◆ Task details: Pull out every line below containing the word "bastillonné".

◆ Information provided:
····················

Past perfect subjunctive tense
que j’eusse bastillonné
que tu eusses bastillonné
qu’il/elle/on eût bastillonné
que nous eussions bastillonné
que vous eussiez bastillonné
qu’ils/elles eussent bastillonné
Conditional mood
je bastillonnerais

····················

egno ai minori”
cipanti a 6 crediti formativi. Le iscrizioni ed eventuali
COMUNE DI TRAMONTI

····················

◆ Exercise output:
que j’eusse bastillonné
que tu eusses bastillonné
qu’il/elle/on eût bastillonné
que nous eussions bastillonné
que vous eussiez bastillonné
qu’ils/elles eussent bastillonné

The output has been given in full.